CloudWatch Exporter uses the AWS Java SDK. For more information, see http://docs.aws.amazon.com/AWSSdkDocsJava/latest/DeveloperGuide/welcome.html. The AWS Java SDK offers a variety of ways to provide credentials. For more information, see http://docs.aws.amazon.com/AWSSdkDocsJava/latest/DeveloperGuide/credentials.html. This includes the AWS_ACCESS_KEY_ID and AWS_SECRET_ACCESS_KEY environment variables.

There are two ways to use cloudwatch-exporter in the EKS cluster: using an IAM role (recommended) or an IAM user.

You can use an IAM role for Kubernetes service accounts to allow pods in EKS clusters using AWS services without giving open entry details as AWS access key ID and AWS secret access key.

In general, instructions for configuring roles for service accounts are described in the official documentation in the IAM roles for service accounts section at https://docs.aws.amazon.com/eks/latest/userguide/iam-roles-for-service-accounts.html.

This section is similar to Set up IAM Roles for Service Accounts, but describes how to create a role for cloudwatch-exporter in a more detailed manner.

To create and use an IAM role for the cloudwatch-exporter service account:

Step 1. Make sure that an IAM OIDC provider is connected to the EKS cluster, or create one. For more information to create an IAM OIDC provider for your cluster, see https://docs.aws.amazon.com/eks/latest/userguide/enable-iam-roles-for-service-accounts.html.

You can also determine whether you have an existing IAM OIDC provider for your cluster using an AWS console:

Navigate to EKS > Clusters > your cluster > Details > if OpenID Connect provider URL has a URL, go to the next step.

Step 2. Create IAM policies for cloudwatch-exporter to access CloudWatch.

Step 2.1. The cloudwatch:ListMetrics, cloudwatch:GetMetricStatistics, and cloudwatch:GetMetricData IAM permissions are required, so you can create a policy like the following (for example, named CloudWatchExporterMonitoring):

{
    "Version": "2012-10-17",
    "Statement": [
        {
            "Sid": "VisualEditor0",
            "Effect": "Allow",
            "Action": [
                "cloudwatch:GetMetricData",
                "cloudwatch:GetMetricStatistics",
                "cloudwatch:ListMetrics"
            ],
            "Resource": "*"
        }
    ]
}

Step 2.2. (Optional) The tag:GetResources IAM permission is also required to use the aws_tag_select feature.

Important: The tag:GetResources permission is required to access Resource Groups and Tagging endpoints, like tagging.<region>.amazonaws.com, which doesn't work with VPC. So the aws_tag_select feature does not work with VPC. For the full list of endpoints available in VPC, refer to the official documentation at https://docs.aws.amazon.com/vpc/latest/privatelink/integrated-services-vpce-list.html.
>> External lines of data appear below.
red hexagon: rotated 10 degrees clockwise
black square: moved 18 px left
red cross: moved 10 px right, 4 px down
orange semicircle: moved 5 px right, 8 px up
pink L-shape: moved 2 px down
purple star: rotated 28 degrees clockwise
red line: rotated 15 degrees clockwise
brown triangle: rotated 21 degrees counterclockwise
If required, use the following policy (for example, named CloudWatchExporterMonitoringTags):

{
    "Version": "2012-10-17",
    "Statement": [
        {
            "Sid": "VisualEditor0",
            "Effect": "Allow",
            "Action": [
                "tag:GetResources"
            ],
            "Resource": "*"
        }
    ]
}

Step 3. Create an IAM role for ServiceAccount. For more information, see https://docs.aws.amazon.com/eks/latest/userguide/associate-service-account-role.html.

Step 3.1. To find the AWS account ID, navigate to AWS console > IAM. You can find the AWS account ID in the AWS account section.

Alternatively, run the following command in the AWS CLI:

account_id=$(aws sts get-caller-identity --query "Account" --output text)

Let us assume that the account ID is placed in the account_id variable.

Step 3.2. To find the OpenID Connect provider for your EKS cluster, navigate to AWS console > EKS. You can find the OIDC provider in the Details section. Copy this value without https:// prefix (format: oidc.eks.<region>.amazonaws.com/id/<cluster_id>).

Alternatively, run the following command in the AWS CLI. Replace my-cluster with the name of your cluster:

oidc_provider=$(aws eks describe-cluster --name my-cluster --region $AWS_REGION --query "cluster.identity.oidc.issuer" --output text | sed -e "s/^https:\/\///")

Let us assume that the OpenID Connect provider is placed in the oidc_provider variable.

Step 3.3. Let us assume that the service account name for cloudwatch-exporter is placed in the service_account variable and namespace for cloudwatch-exporter is placed in the namespace variable, and execute the following commands for the AWS CLI:

export namespace=<cloudwatch_exporter_namespace>
export service_account=<cloudwatch_exporter_service_account_name>

Step 3.4. Create an IAM role using the AWS console. Navigate to IAM > Roles > Create role.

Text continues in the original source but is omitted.